Could There Really Be Life on Venus?

By: | October 6th, 2020

Image by WikiImages from Pixabay

The surface of Venus, the second planet from the Sun, is literally burning hot at 464 °C (867 °F), while the dense and acidic atmosphere creates pressures 92 times greater than that of the Earth. That said, habitability in this hostile environment was written off for many years, although some scientists like Carl Sagan had previously suggested that something could be hiding in the dense clouds of Venus, at altitudes where pressure and temperature drop to “normal” levels.

Now, groups of scientists from the MIT and also the Cardiff University, have detected something called “phosphine”, which is almost definitely a by-product of living organisms.
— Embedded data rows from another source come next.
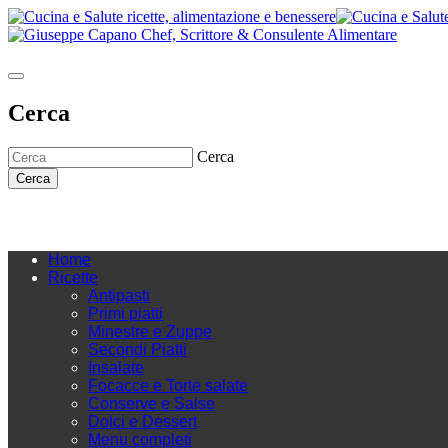
Cerca
Cerca
Cerca
Home
Ricette
Antipasti
Primi piatti
Minestre e Zuppe
Secondi Piatti
Insalate
Focacce e Torte salate
Conserve e Salse
Dolci e Dessert
Menu completi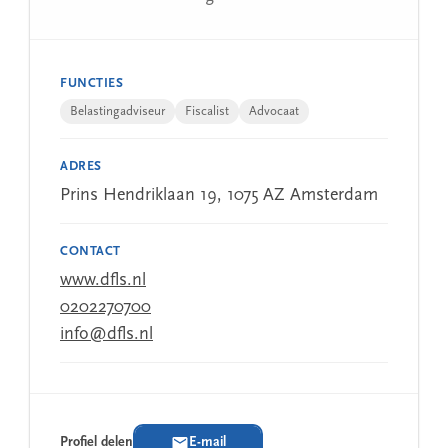
FUNCTIES
Belastingadviseur
Fiscalist
Advocaat
ADRES
Prins Hendriklaan 19, 1075 AZ Amsterdam
CONTACT
www.dfls.nl
0202270700
info@dfls.nl
Profiel delen
E-mail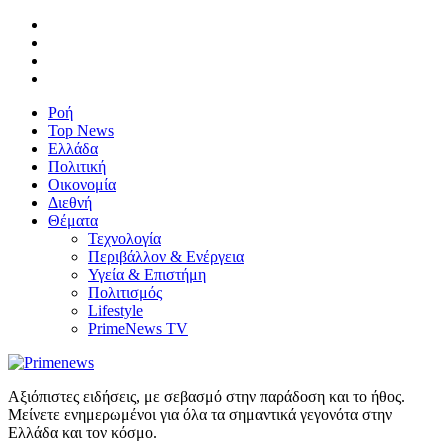
Ροή
Top News
Ελλάδα
Πολιτική
Οικονομία
Διεθνή
Θέματα
Τεχνολογία
Περιβάλλον & Ενέργεια
Υγεία & Επιστήμη
Πολιτισμός
Lifestyle
PrimeNews TV
Αξιόπιστες ειδήσεις, με σεβασμό στην παράδοση και το ήθος.
Μείνετε ενημερωμένοι για όλα τα σημαντικά γεγονότα στην
Ελλάδα και τον κόσμο.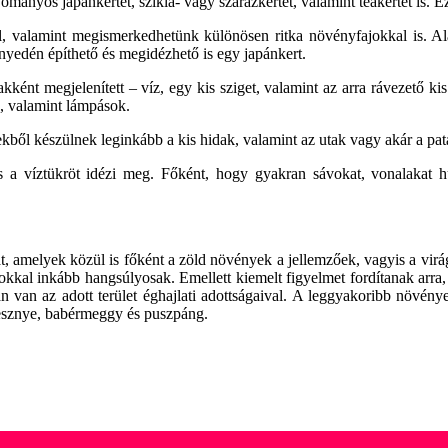
mányos japánkertet, szikla- vagy szárazkertet, valamint teakertet is. E
l, valamint megismerkedhetünk különösen ritka növényfajokkal is. 
yedén építhető és megidézhető is egy japánkert.
akként megjelenített – víz, egy kis sziget, valamint az arra rávezető k
z, valamint lámpások.
ből készülnek leginkább a kis hidak, valamint az utak vagy akár a pat
s a víztükröt idézi meg. Főként, hogy gyakran sávokat, vonalakat hú
, amelyek közül is főként a zöld növények a jellemzőek, vagyis a virá
sokkal inkább hangsúlyosak. Emellett kiemelt figyelmet fordítanak arr
 van az adott terület éghajlati adottságaival. A leggyakoribb növén
resznye, babérmeggy és puszpáng.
In fact, scientists can find no other plausible explanation for the presence of phosphine in the sulfuric clouds of Venus, as there’s no other way that heat, pressure, and the substances found on the planet could form this peculiar molecule.

Phosphine is a stinky, flammable, poisonous, and toxic molecule that we find on swamps, heaps of penguin feces, and on the colons of badgers. But as scientists explain, phosphine could also derive from anaerobic bacteria and microbes, which is precisely the kind that could survive Venus’ atmosphere.

So, do bacteria qualify as life? Yes, it does, although it’s admittedly not very exciting. Questions like how it got there in the first place have arisen, but for now, the scientists are focusing on determining what kinds of organisms could produce phosphine.

The team has clarified that this substance is only one of the 16,000 potential biosignatures they’re looking for through spectroscopy, so finding more substances of this kind would give us more clues about the life that thrives in Venus. Finding more of these biosignatures though won’t be easy. Phosphine can be detected even from afar, and even at concentrations of 20 out of a billion molecules.

Still, the team has done an impressive start with an amazing discovery, making Venus almost certainly the second planet hosting life in our solar system. We are officially not alone anymore. Even if our company is mere bacteria for now.